Puede parecer exótico, en la emergencia social que vivimos, reflexionar acerca de la lengua que hablamos. Pero es la nuestra, y es la más genuina y veraz manera de comunicarnos, entendernos y ser.

Es urgente una reeducación en el idioma que hablamos, sobre todo para no deslenguarnos. Hablar bien en nuestra lengua, con propiedad y corrección, es el camino más seguro para pensar mejor. Y pensar mejor es la vía más segura para obrar mejor. De hecho, pueblo que pierde su lengua, lo pierde todo. Vean Filipinas. Y vean la conmovedora resistencia puertorriqueña. En esos contextos la educación es fundamental.

Hace poco señalé, en el Congreso de la Lengua en Córdoba, cómo hace años el cuento de la llamada “globalización” que produjo el retorno de una España empresarialmente más agresiva y racista, nos afectó también y mucho en materia lingüística.

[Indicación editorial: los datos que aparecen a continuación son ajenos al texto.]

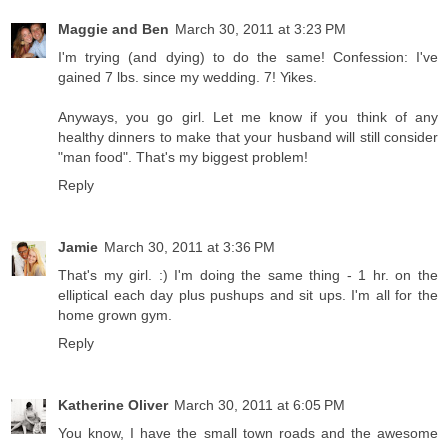
Maggie and Ben
March 30, 2011 at 3:23 PM
I'm trying (and dying) to do the same! Confession: I've
gained 7 lbs. since my wedding. 7! Yikes.
Anyways, you go girl. Let me know if you think of any
healthy dinners to make that your husband will still consider
"man food". That's my biggest problem!
Reply
Jamie
March 30, 2011 at 3:36 PM
That's my girl. :) I'm doing the same thing - 1 hr. on the
elliptical each day plus pushups and sit ups. I'm all for the
home grown gym.
Reply
Katherine Oliver
March 30, 2011 at 6:05 PM
You know, I have the small town roads and the awesome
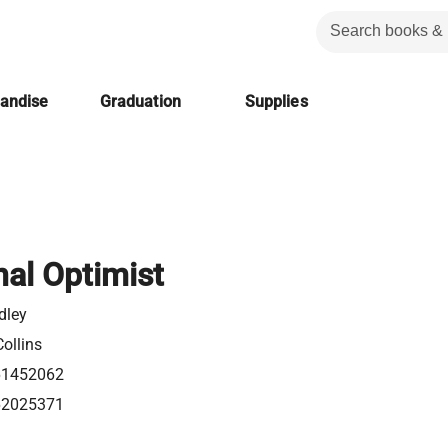
handise
Graduation
Supplies
nal Optimist
dley
ollins
61452062
62025371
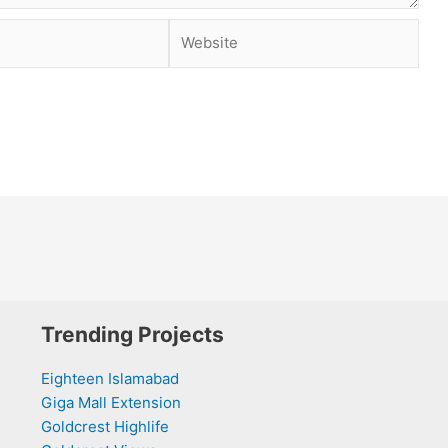
Website
Trending Projects
Eighteen Islamabad
Giga Mall Extension
Goldcrest Highlife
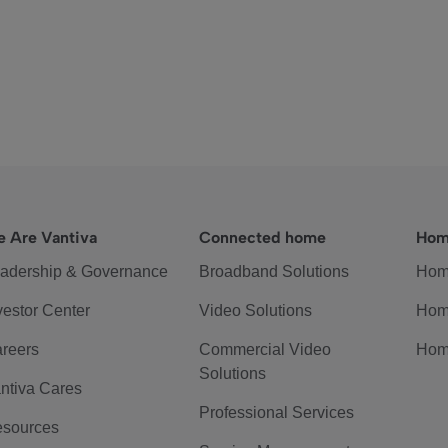
 Are Vantiva
Connected home
Hom
adership & Governance
Broadband Solutions
Hom
vestor Center
Video Solutions
Hom
reers
Commercial Video
Hom
Solutions
ntiva Cares
Professional Services
sources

El empobrecimiento y desnaturalización del idioma, hoy enfermo de groserías y alusiones machistas, más la incorporación a mansalva de vocablos tecnológicos, anglicismos innecesarios y mucho más, aunque no sea fácil advertirlo, han producido y producen daños por goteo en nuestra identidad nacional.

 No somos pocos los que creemos urgente una educación que fortalezca el idioma que hablamos, sobre todo para no deslenguarnos. Hablar bien, con propiedad y corrección, es el camino seguro para pensar mejor. Y pensar mejor es la vía segura para obrar mejor. De hecho, pueblo que pierde su lengua, lo está perdiendo todo. No es un asunto baladí, como suelen pensar algunas dirigencias. Que no saben lo que dicen.